When I talk about wireless and a reasonable expectation, that's why that, e.g., cellular signals outside the US can be intercepted freely, with the US person calls discarded later (but within 48 hours according to the relevant executive orders), but cellular signals inside the US cannot be intercepted without specific warrants.

Sorry, but if a guy in Mosul is talking to a guy in Ramadi about where they stashed a kidnapped soldier I think that the government should be able to listen in, and I don't care that the call was routed through Florida. Frankly I think that the government should also just issue a notice that ALL calls to Iraq, Afghanistan, Patistan and Iran are subject to being tapped, and if you don't like it, too bad.

It's a brave new world JT, but you have to ask yourself wht the relative good is. Searching through terabytes of data everyday fro specific keywords or patterns is simply forces your quarry to adopt new protocalls, WHILE allowing you to continue looking at everyone else. This seems like the old, "if you're innocent, then why worry?" They have to find better end intelligence, and target things specifically, and for that they should have the warrant. Now, if they have narrow searches going on, based on intelligence, like a keyname or something, then the court should be able to allow a spcific amount of looking for a specific amount of time. But it cannot be always on, all the time. This is too intrusive.

The argument that there is simply too much to look at to be so specific, may or may not be true. If it is true, they need to start thinking other ways about this. It isn't the innocent person's fault that their tech isn't keeping up...

To tie together a couple of the day's themes, Mr. Thacker's post illustrates nicely that journalists can't be trusted to report on this issue (or any other which is somewhat complex), and public debate is . Mr. Thacker is, I believe, an attorney, and thus sensitive to the legal niceties that most bloggers, journalists, and commentors zoom right past. And his discussion of the (very simple, really) technical aspect of the matter is far more detailed than anything you're likely to see in the average editorial, although I could imagine it appearing in an investigative "special report" kind of thing.

Most of these sorts of discussions are conducted by people who have no idea what the actual issues are; the reason they have no idea is because they read newspaper articles and watch TV reports which don't discuss the real issues. Instead, they offer sound bites from advocacy groups and politicians. Thus the bizarre obsession with library records in the PATRIOT Act.

What is to be done, I have no idea, other than to read blogs with comment sections populated with actual issue experts.

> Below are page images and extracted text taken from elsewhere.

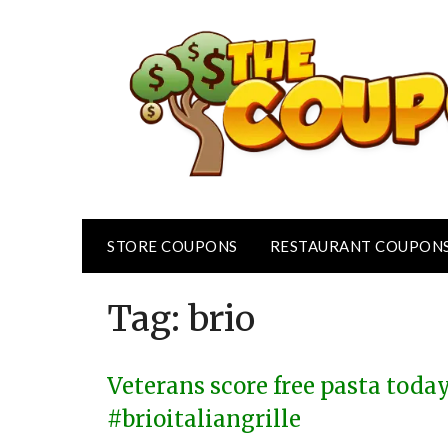
Skip
to
content
STORE COUPONS
RESTAURANT COUPON
Tag:
brio
Veterans score free pasta today
#brioitaliangrille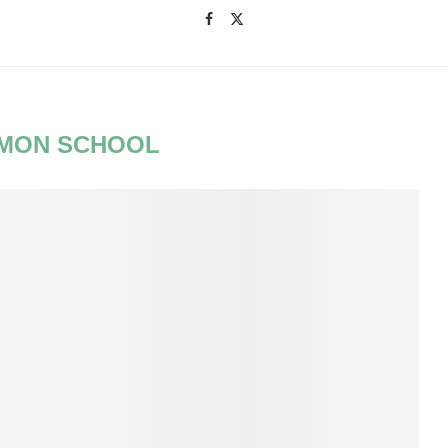
MON SCHOOL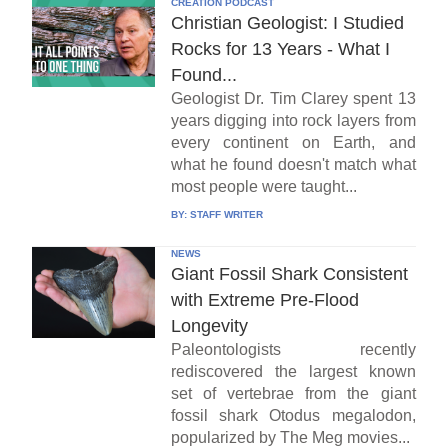
CREATION PODCAST
Christian Geologist: I Studied
Rocks for 13 Years - What I
Found...
Geologist Dr. Tim Clarey spent 13
years digging into rock layers from
every continent on Earth, and
what he found doesn't match what
most people were taught...
BY:
STAFF WRITER
NEWS
Giant Fossil Shark Consistent
with Extreme Pre-Flood
Longevity
Paleontologists recently
rediscovered the largest known
set of vertebrae from the giant
fossil shark Otodus megalodon,
popularized by The Meg movies...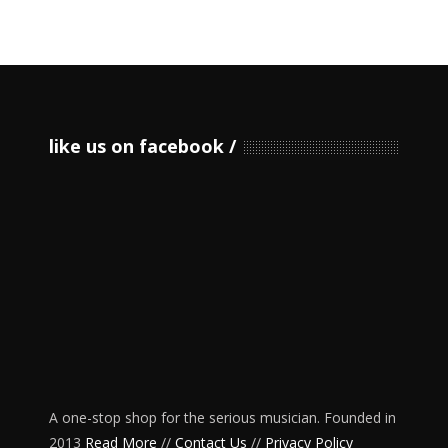
like us on facebook
A one-stop shop for the serious musician. Founded in
2013
Read More
//
Contact Us
//
Privacy Policy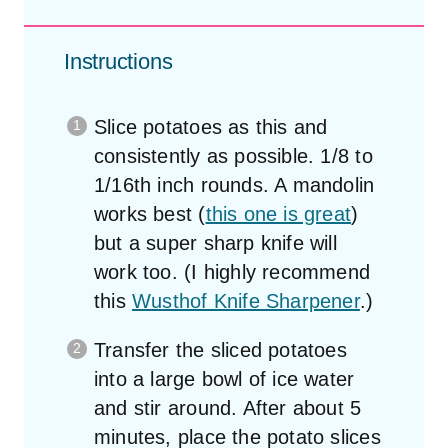
Instructions
Slice potatoes as this and
consistently as possible. 1/8 to
1/16th inch rounds. A mandolin
works best (
this one is great
)
but a super sharp knife will
work too. (I highly recommend
this
Wusthof Knife Sharpener
.)
Transfer the sliced potatoes
into a large bowl of ice water
and stir around. After about 5
minutes, place the potato slices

That should be "...and public debate is therefore distorted."

Damn insurance agents returning my calls!

The first critical step in the process of "connecting the dots" is collecting the dots. The higher percentage of the total dots you collect, the greater the chances that you will be able to connect them before the fact, rather than after. The greater extent to which the dots collected by separate collectors are shared with other collectors, the greater the chances that the dots will be connected before the fact, rather than after.

In addition to what John Thacker says there are additional problems. Because of the design of the internet almost any traffic that uses it as it's backbone (i.e. Packet Switched Networks) travel through the US thus making even foreign surveillance impossible using Megan's rules. Additionally say one of the backbone routers go down in Asia. That traffic may end up routed through the US, and the what was a legal surveillance operation is now illegal.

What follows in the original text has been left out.